* What needs to be done: Reproduce, exactly and in full, the lines from the one with "公式ジャニーズグッズの中古販売(日本全国で販売中) →詳細" through the one with "の脅威対策でリスクを検知し、最小化できるかどうかにつ" in the data below; drop pictures.

======== Records supplied ========

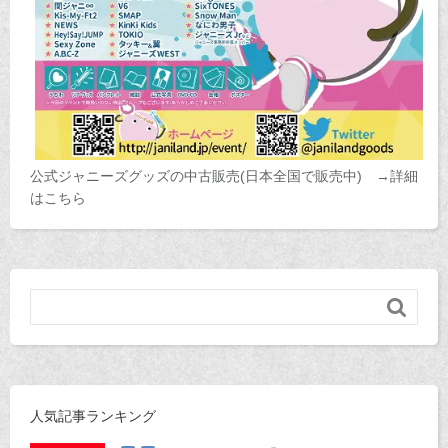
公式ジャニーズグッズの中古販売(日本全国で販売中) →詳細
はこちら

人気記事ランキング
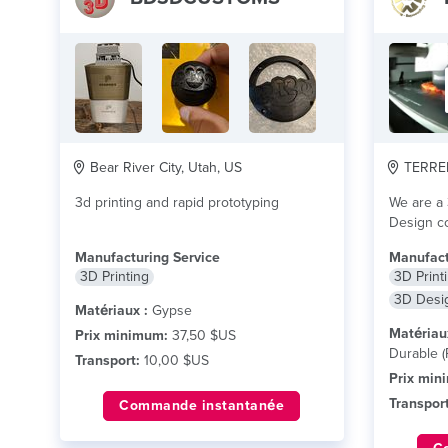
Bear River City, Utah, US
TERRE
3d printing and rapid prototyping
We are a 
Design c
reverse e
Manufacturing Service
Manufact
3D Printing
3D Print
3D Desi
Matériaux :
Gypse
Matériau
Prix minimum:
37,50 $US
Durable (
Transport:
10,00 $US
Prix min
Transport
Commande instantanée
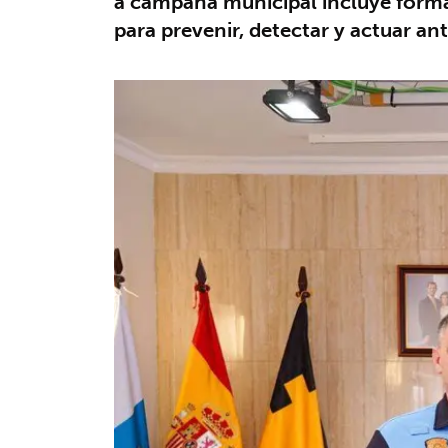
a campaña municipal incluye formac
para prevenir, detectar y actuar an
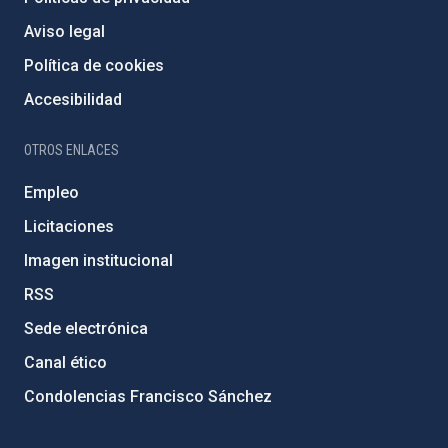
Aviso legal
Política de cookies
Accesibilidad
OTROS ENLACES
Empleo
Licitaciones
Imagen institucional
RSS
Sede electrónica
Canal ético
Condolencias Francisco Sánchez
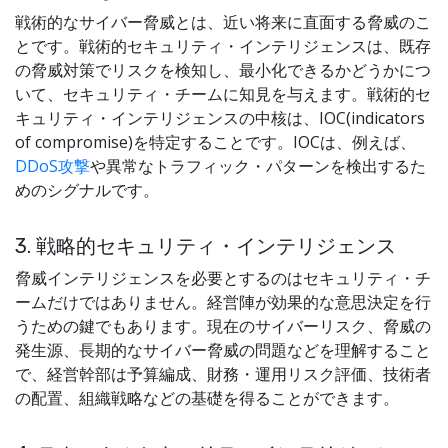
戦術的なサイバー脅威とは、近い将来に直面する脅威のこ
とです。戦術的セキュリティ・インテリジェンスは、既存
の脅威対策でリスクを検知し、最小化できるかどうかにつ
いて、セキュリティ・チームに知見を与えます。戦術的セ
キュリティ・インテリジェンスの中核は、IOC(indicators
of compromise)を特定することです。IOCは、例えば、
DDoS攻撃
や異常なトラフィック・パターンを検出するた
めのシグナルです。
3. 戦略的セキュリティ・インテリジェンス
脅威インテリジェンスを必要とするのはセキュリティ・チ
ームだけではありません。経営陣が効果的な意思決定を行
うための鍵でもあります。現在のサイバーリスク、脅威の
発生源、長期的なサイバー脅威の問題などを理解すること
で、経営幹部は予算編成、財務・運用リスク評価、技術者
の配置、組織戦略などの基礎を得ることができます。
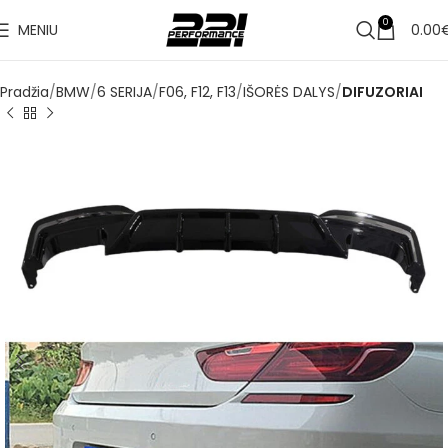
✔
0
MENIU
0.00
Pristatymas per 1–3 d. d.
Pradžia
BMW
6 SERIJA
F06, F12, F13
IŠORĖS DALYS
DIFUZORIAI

========
======== Records supplied ========

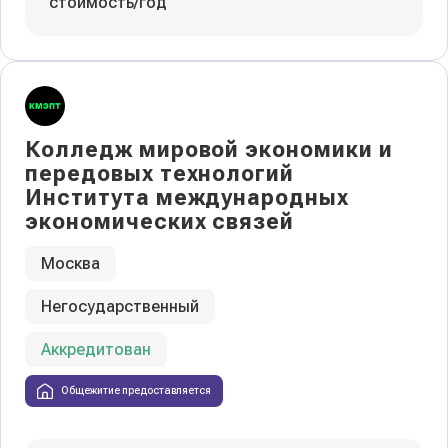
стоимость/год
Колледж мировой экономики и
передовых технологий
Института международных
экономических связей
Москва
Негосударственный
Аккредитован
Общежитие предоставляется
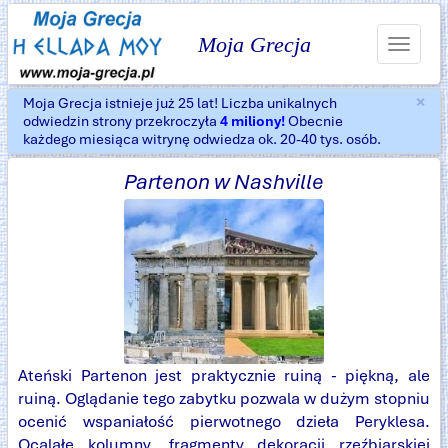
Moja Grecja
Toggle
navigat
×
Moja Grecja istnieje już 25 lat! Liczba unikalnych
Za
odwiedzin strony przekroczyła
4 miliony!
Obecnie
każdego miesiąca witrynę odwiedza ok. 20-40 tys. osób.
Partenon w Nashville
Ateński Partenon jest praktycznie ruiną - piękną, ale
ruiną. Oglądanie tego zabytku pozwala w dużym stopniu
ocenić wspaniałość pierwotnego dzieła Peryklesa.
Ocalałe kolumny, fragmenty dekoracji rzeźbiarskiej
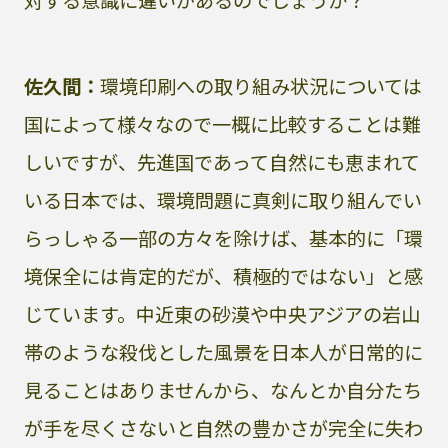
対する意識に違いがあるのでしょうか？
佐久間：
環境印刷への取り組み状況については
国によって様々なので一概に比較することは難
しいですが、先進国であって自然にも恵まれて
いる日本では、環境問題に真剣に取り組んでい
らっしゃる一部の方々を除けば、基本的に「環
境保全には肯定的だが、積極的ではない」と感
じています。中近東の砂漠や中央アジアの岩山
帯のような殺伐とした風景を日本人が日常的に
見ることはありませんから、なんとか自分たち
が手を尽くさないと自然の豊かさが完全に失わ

========

* Result of this task:
公式ジャニーズグッズの中古販売(日本全国で販売中) →詳細
はこちら

人気記事ランキング
Bear River City, Utah, US
TERRE
3d printing and rapid prototyping
We are a 
Design c
reverse e
Manufacturing Service
Manufact
3D Printing
3D Print
3D Desi
Matériaux :
Gypse
Matériau
Prix minimum:
37,50 $US
Durable (
Transport:
10,00 $US
Prix min
Transport
Commande instantanée
a campaña municipal incluye formac
para prevenir, detectar y actuar an
Aviso legal
Política de cookies
Accesibilidad
OTROS ENLACES
Empleo
Licitaciones
Imagen institucional
RSS
Sede electrónica
Canal ético
Condolencias Francisco Sánchez
戦術的なサイバー脅威とは、近い将来に直面する脅威のこ
とです。戦術的セキュリティ・インテリジェンスは、既存
の脅威対策でリスクを検知し、最小化できるかどうかにつ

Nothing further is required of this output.